**WORK ITEM:**
Write out each entry below exactly. Do not include the images.

SUPPLIED RECORDS below:

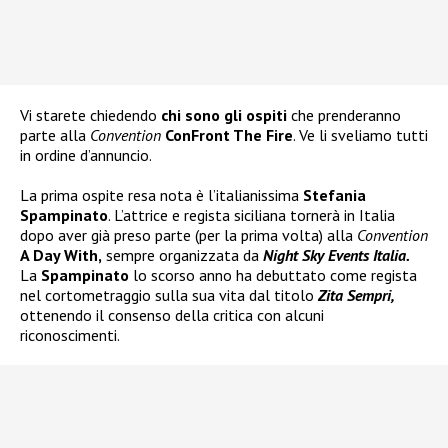
Vi starete chiedendo
chi sono gli ospiti
che prenderanno
parte alla
Convention
ConFront The Fire
. Ve li sveliamo tutti
in ordine d’annuncio.
La prima ospite resa nota è l’italianissima
Stefania
Spampinato
. L’attrice e regista siciliana tornerà in Italia
dopo aver già preso parte (per la prima volta) alla
Convention
A Day With,
sempre organizzata da
Night Sky Events Italia.
La
Spampinato
lo scorso anno ha debuttato come regista
nel cortometraggio sulla sua vita dal titolo
Zita Sempri,
ottenendo il consenso della critica con alcuni
riconoscimenti.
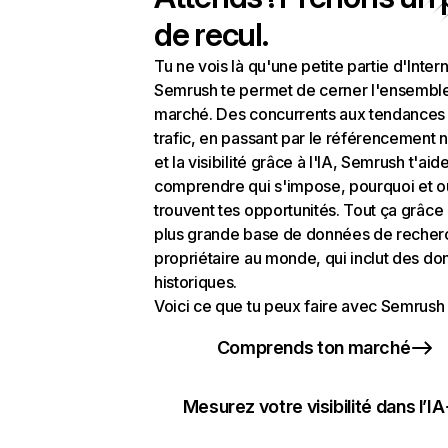
de recul.
Tu ne vois là qu'une petite partie d'Intern
Semrush te permet de cerner l'ensembl
marché. Des concurrents aux tendances
trafic, en passant par le référencement n
et la visibilité grâce à l'IA, Semrush t'aid
comprendre qui s'impose, pourquoi et o
trouvent tes opportunités. Tout ça grâce 
plus grande base de données de recher
propriétaire au monde, qui inclut des d
historiques.
Voici ce que tu peux faire avec Semrush 
Comprends ton marché
Mesurez votre visibilité dans l’IA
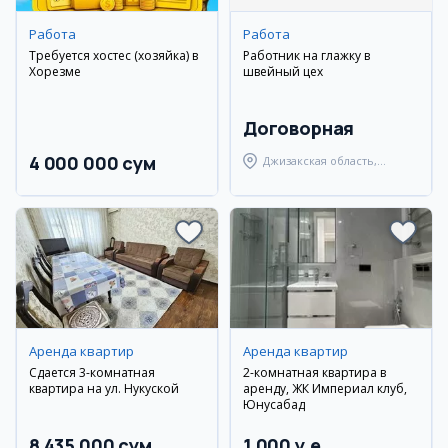
Работа
Работа
Требуется хостес (хозяйка) в
Работник на глажку в
Хорезме
швейный цех
Договорная
4 000 000 сум
Джизакская область,
Янгиабадский район
Аренда квартир
Аренда квартир
Сдается 3-комнатная
2-комнатная квартира в
квартира на ул. Нукуской
аренду, ЖК Империал клуб,
Юнусабад
8 435 000 сум
1 000 y.e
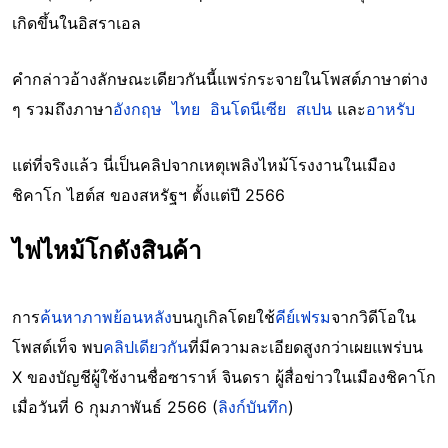
เกิดขึ้นในอิสราเอล
คำกล่าวอ้างลักษณะเดียวกันนี้แพร่กระจายในโพสต์ภาษาต่าง
ๆ รวมถึงภาษา
อังกฤษ
ไทย
อินโดนีเซีย
สเปน
และ
อาหรับ
แต่ที่จริงแล้ว นี่เป็นคลิปจากเหตุเพลิงไหม้โรงงานในเมือง
ชิคาโก ไฮต์ส ของสหรัฐฯ ตั้งแต่ปี 2566
ไฟไหม้โกดังสินค้า
การ
ค้นหาภาพย้อนหลัง
บนกูเกิลโดยใช้
คีย์เฟรม
จากวิดีโอใน
โพสต์เท็จ พบ
คลิปเดียวกัน
ที่มีความละเอียดสูงกว่าเผยแพร่บน
X ของบัญชีผู้ใช้งานชื่อซาราห์ จินดรา ผู้สื่อข่าวในเมืองชิคาโก
เมื่อวันที่ 6 กุมภาพันธ์ 2566 (
ลิงก์บันทึก
)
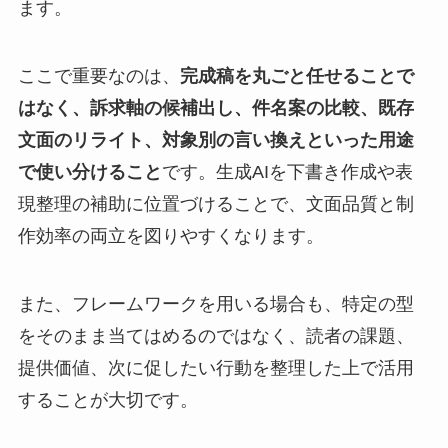
ます。
ここで重要なのは、
完成稿を丸ごと任せることで
はなく、訴求軸の候補出し、件名案の比較、既存
文面のリライト、対象別の言い換えといった用途
で使い分けること
です。生成AIを下書き作成や表
現整理の補助に位置づけることで、文面品質と制
作効率の両立を図りやすくなります。
また、フレームワークを用いる場合も、特定の型
をそのまま当てはめるのではなく、読者の課題、
提供価値、次に促したい行動を整理した上で活用
することが大切です。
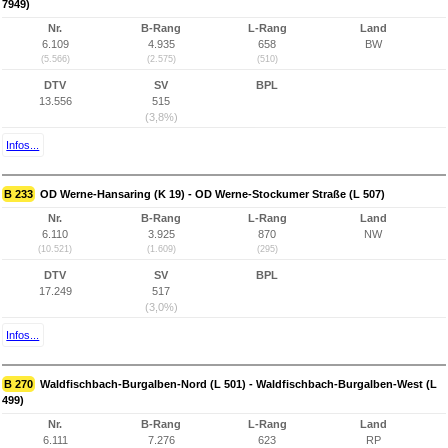
7949)
Nr.
B-Rang
L-Rang
Land
6.109
4.935
658
BW
(5.566)
(2.575)
(510)
DTV
SV
BPL
13.556
515
(3,8%)
Infos...
B 233
OD Werne-Hansaring (K 19) - OD Werne-Stockumer Straße (L 507)
Nr.
B-Rang
L-Rang
Land
6.110
3.925
870
NW
(10.521)
(1.609)
(295)
DTV
SV
BPL
17.249
517
(3,0%)
Infos...
B 270
Waldfischbach-Burgalben-Nord (L 501) - Waldfischbach-Burgalben-West (L
499)
Nr.
B-Rang
L-Rang
Land
6.111
7.276
623
RP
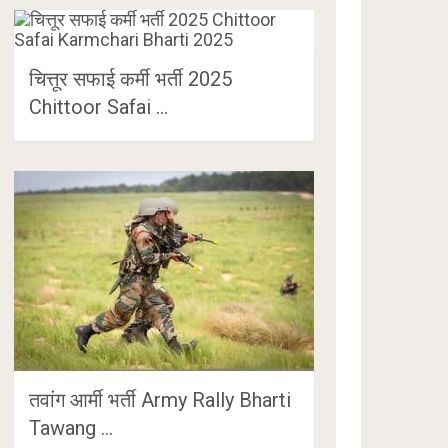
चित्तूर सफाई कर्मी भर्ती 2025
Chittoor Safai …
तवांग आर्मी भर्ती Army Rally Bharti
Tawang …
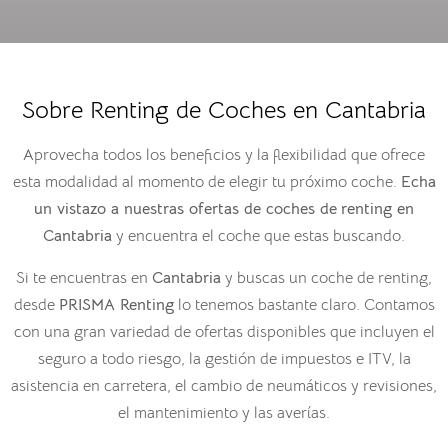
Sobre Renting de Coches en Cantabria
Aprovecha todos los beneficios y la flexibilidad que ofrece
esta modalidad al momento de elegir tu próximo coche.
Echa
un vistazo a nuestras ofertas de
coches de
renting en
Cantabria
y encuentra el coche que estas buscando.
Si te encuentras en
Cantabria
y buscas un coche de renting,
desde
PRISMA Renting
lo tenemos bastante claro. Contamos
con una gran variedad de ofertas disponibles que incluyen el
seguro a todo riesgo, la gestión de impuestos e ITV, la
asistencia en carretera, el cambio de neumáticos y revisiones,
el mantenimiento y las averías.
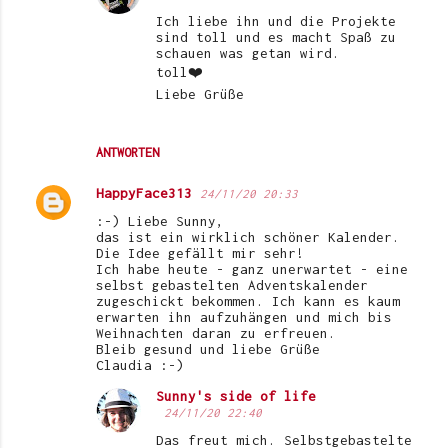
Ich liebe ihn und die Projekte
sind toll und es macht Spaß zu
schauen was getan wird.
toll❤️
Liebe Grüße
ANTWORTEN
HappyFace313
24/11/20 20:33
:-) Liebe Sunny,
das ist ein wirklich schöner Kalender.
Die Idee gefällt mir sehr!
Ich habe heute - ganz unerwartet - eine
selbst gebastelten Adventskalender
zugeschickt bekommen. Ich kann es kaum
erwarten ihn aufzuhängen und mich bis
Weihnachten daran zu erfreuen.
Bleib gesund und liebe Grüße
Claudia :-)
Sunny's side of life
24/11/20 22:40
Das freut mich. Selbstgebastelte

End of SUPPLIED RECORDS.

**RESPONSE TO THE TASK:**
Vi starete chiedendo
chi sono gli ospiti
che prenderanno
parte alla
Convention
ConFront The Fire
. Ve li sveliamo tutti
in ordine d’annuncio.
La prima ospite resa nota è l’italianissima
Stefania
Spampinato
. L’attrice e regista siciliana tornerà in Italia
dopo aver già preso parte (per la prima volta) alla
Convention
A Day With,
sempre organizzata da
Night Sky Events Italia.
La
Spampinato
lo scorso anno ha debuttato come regista
nel cortometraggio sulla sua vita dal titolo
Zita Sempri,
ottenendo il consenso della critica con alcuni
riconoscimenti.
de recul.
Tu ne vois là qu'une petite partie d'Intern
Semrush te permet de cerner l'ensembl
marché. Des concurrents aux tendances
trafic, en passant par le référencement n
et la visibilité grâce à l'IA, Semrush t'aid
comprendre qui s'impose, pourquoi et o
trouvent tes opportunités. Tout ça grâce 
plus grande base de données de recher
propriétaire au monde, qui inclut des d
historiques.
Voici ce que tu peux faire avec Semrush 
Comprends ton marché
Mesurez votre visibilité dans l’IA
Работа
Работа
Требуется хостес (хозяйка) в
Работник на глажку в
Хорезме
швейный цех
Договорная
4 000 000 сум
Джизакская область,
Янгиабадский район
Аренда квартир
Аренда квартир
Сдается 3-комнатная
2-комнатная квартира в
квартира на ул. Нукуской
аренду, ЖК Империал клуб,
Юнусабад
8 435 000 сум
1 000 y.e
เกิดขึ้นในอิสราเอล
คำกล่าวอ้างลักษณะเดียวกันนี้แพร่กระจายในโพสต์ภาษาต่าง
ๆ รวมถึงภาษา
อังกฤษ
ไทย
อินโดนีเซีย
สเปน
และ
อาหรับ
แต่ที่จริงแล้ว นี่เป็นคลิปจากเหตุเพลิงไหม้โรงงานในเมือง
ชิคาโก ไฮต์ส ของสหรัฐฯ ตั้งแต่ปี 2566
ไฟไหม้โกดังสินค้า
การ
ค้นหาภาพย้อนหลัง
บนกูเกิลโดยใช้
คีย์เฟรม
จากวิดีโอใน
โพสต์เท็จ พบ
คลิปเดียวกัน
ที่มีความละเอียดสูงกว่าเผยแพร่บน
X ของบัญชีผู้ใช้งานชื่อซาราห์ จินดรา ผู้สื่อข่าวในเมืองชิคาโก
เมื่อวันที่ 6 กุมภาพันธ์ 2566 (
ลิงก์บันทึก
)
ます。
ここで重要なのは、
完成稿を丸ごと任せることで
はなく、訴求軸の候補出し、件名案の比較、既存
文面のリライト、対象別の言い換えといった用途
で使い分けること
です。生成AIを下書き作成や表
現整理の補助に位置づけることで、文面品質と制
作効率の両立を図りやすくなります。
また、フレームワークを用いる場合も、特定の型
をそのまま当てはめるのではなく、読者の課題、
提供価値、次に促したい行動を整理した上で活用
することが大切です。
7949)
Nr.
B-Rang
L-Rang
Land
6.109
4.935
658
BW
(5.566)
(2.575)
(510)
DTV
SV
BPL
13.556
515
(3,8%)
Infos...
B 233
OD Werne-Hansaring (K 19) - OD Werne-Stockumer Straße (L 507)
Nr.
B-Rang
L-Rang
Land
6.110
3.925
870
NW
(10.521)
(1.609)
(295)
DTV
SV
BPL
17.249
517
(3,0%)
Infos...
B 270
Waldfischbach-Burgalben-Nord (L 501) - Waldfischbach-Burgalben-West (L
499)
Nr.
B-Rang
L-Rang
Land
6.111
7.276
623
RP
चित्तूर सफाई कर्मी भर्ती 2025
Chittoor Safai …
तवांग आर्मी भर्ती Army Rally Bharti
Tawang …
Sobre Renting de Coches en Cantabria
Aprovecha todos los beneficios y la flexibilidad que ofrece
esta modalidad al momento de elegir tu próximo coche.
Echa
un vistazo a nuestras ofertas de
coches de
renting en
Cantabria
y encuentra el coche que estas buscando.
Si te encuentras en
Cantabria
y buscas un coche de renting,
desde
PRISMA Renting
lo tenemos bastante claro. Contamos
con una gran variedad de ofertas disponibles que incluyen el
seguro a todo riesgo, la gestión de impuestos e ITV, la
asistencia en carretera, el cambio de neumáticos y revisiones,
el mantenimiento y las averías.
Ich liebe ihn und die Projekte
sind toll und es macht Spaß zu
schauen was getan wird.
toll❤️
Liebe Grüße
ANTWORTEN
HappyFace313
24/11/20 20:33
:-) Liebe Sunny,
das ist ein wirklich schöner Kalender.
Die Idee gefällt mir sehr!
Ich habe heute - ganz unerwartet - eine
selbst gebastelten Adventskalender
zugeschickt bekommen. Ich kann es kaum
erwarten ihn aufzuhängen und mich bis
Weihnachten daran zu erfreuen.
Bleib gesund und liebe Grüße
Claudia :-)
Sunny's side of life
24/11/20 22:40
Das freut mich. Selbstgebastelte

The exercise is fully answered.